HPC PACK 2016 Update 2 will not start after server reboot RRS feed

  • Question

  • I have installed Server 2016 on a VM Workstation 15.0

    MS Patched

    Installed HPC Pack 2016 Update2

    All looks good. Can connect tothe HPC server using the HPC Cluster Manager.

    All HPC services are running.

    All installations completed as Administrator. Followed steps on Microsoft installing HPC site

    Reboot the Server and the HPC services do not start.

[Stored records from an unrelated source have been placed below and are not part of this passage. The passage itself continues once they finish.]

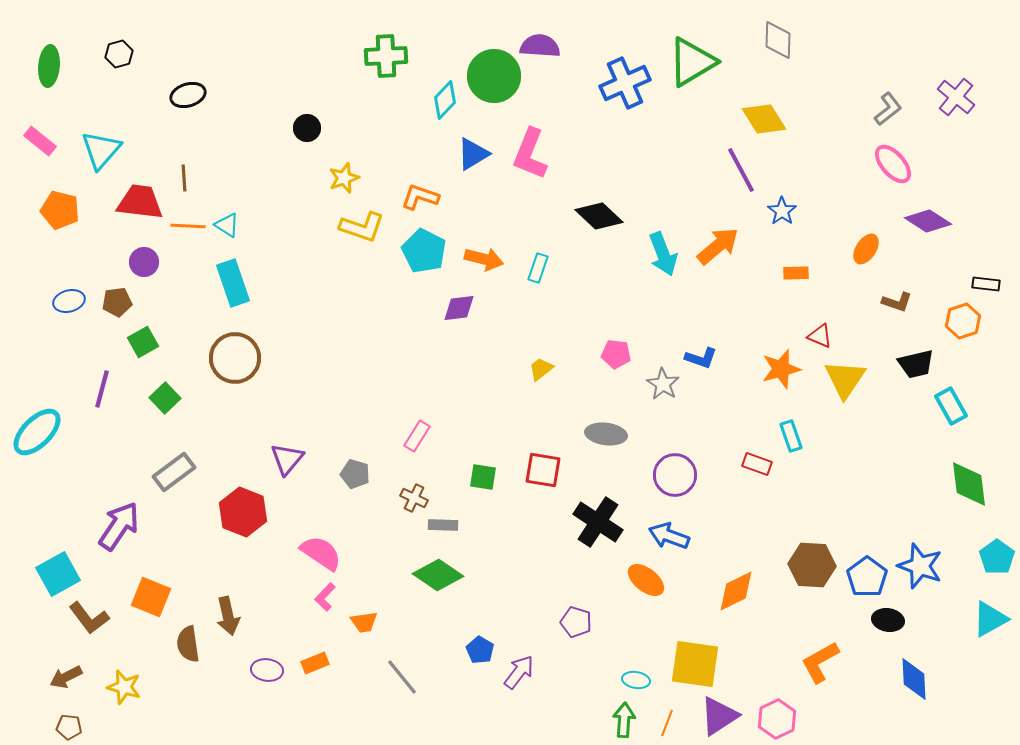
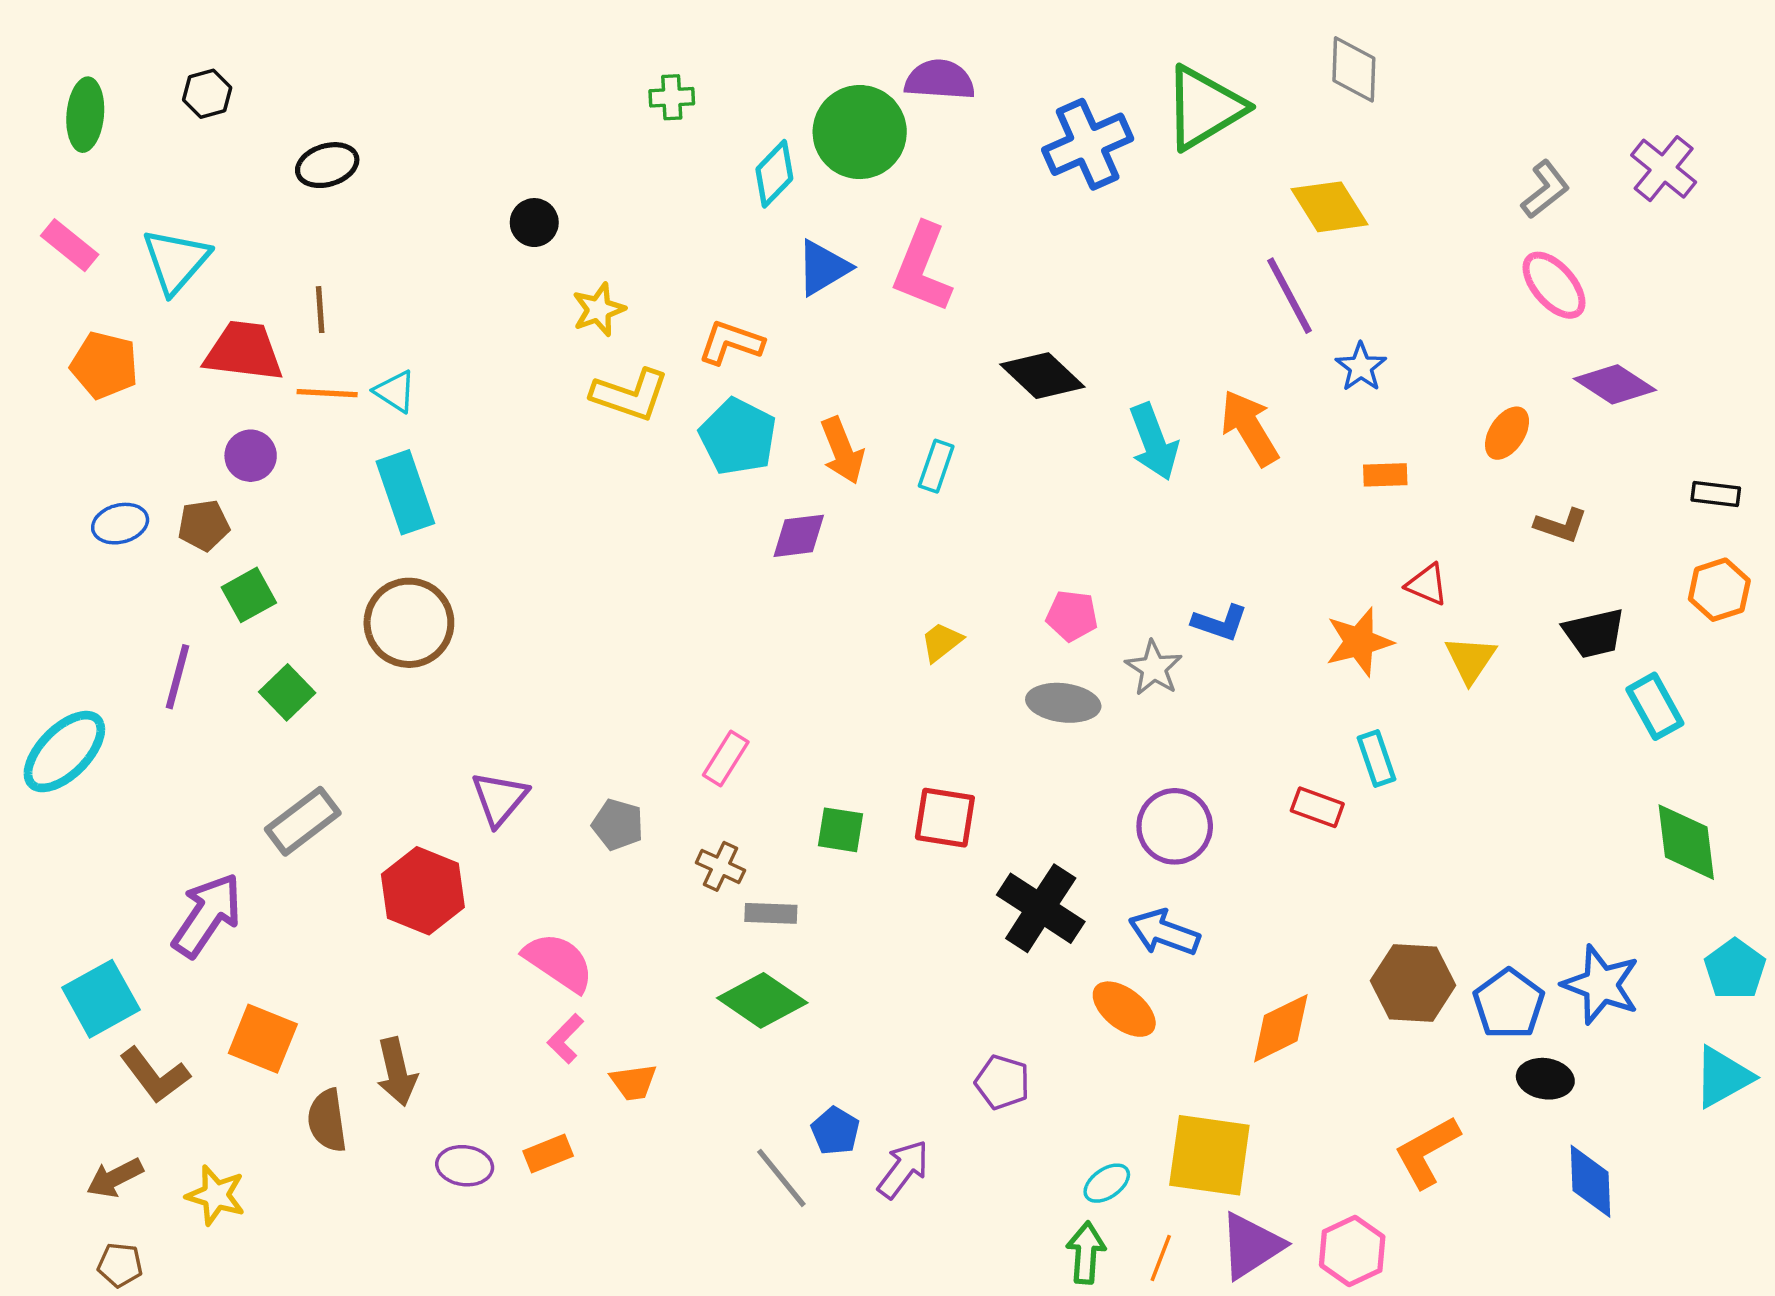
green cross: (386, 56) -> (672, 97), size x0.6
orange arrow: (718, 246) -> (1249, 428), turned -81
orange arrow: (484, 259) -> (842, 450), turned 54
orange hexagon: (963, 321) -> (1719, 590), moved
yellow triangle: (845, 379) -> (1470, 659), size x0.7
gray ellipse: (606, 434) -> (1063, 703), moved
gray line: (402, 677) -> (781, 1178), moved
cyan ellipse: (636, 680) -> (1107, 1183), turned -44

Cannot start them manually.

    When try to connect using HPC Cluster Manager get the following alert:

    The connection to the scheduler service failed. detail error: System.AggregateException: One or more errors occurred. ---> Microsoft.Hpc.RetryCountExhaustException: Retry Count of RetryManager is exhausted. ---> System.Net.Http.HttpRequestException: Response status code does not indicate success: 404 (Not Found).

    Have googled this error, but not found. Can anybody advise on this please?

    Have tried recreating the VM many times with slightly different configuration. All results are the same. After a reboot, the HPC services do not start.

    Tuesday, November 6, 2018 10:31 AM

All replies

  • Can you check the service log to see why the service do not start? 

    the logs located under %CCP_DATA%LogFiles\ServiceName\*.bin

    You can use %CCP_HOME%BIN\LogParser.exe to parse the bin log to plain text

    Qiufang Shi

    Tuesday, November 6, 2018 8:44 PM
  • Hi Qiufang Shi,

    Thank you for this suggestion. I have parsed the contents of all LogFiles, but there is nothing there to indicate why they have not started. the last entries are from just after installing the HPC 2016 Pack2 just before the server was restarted. Its almost as if the services were not even tried to be started.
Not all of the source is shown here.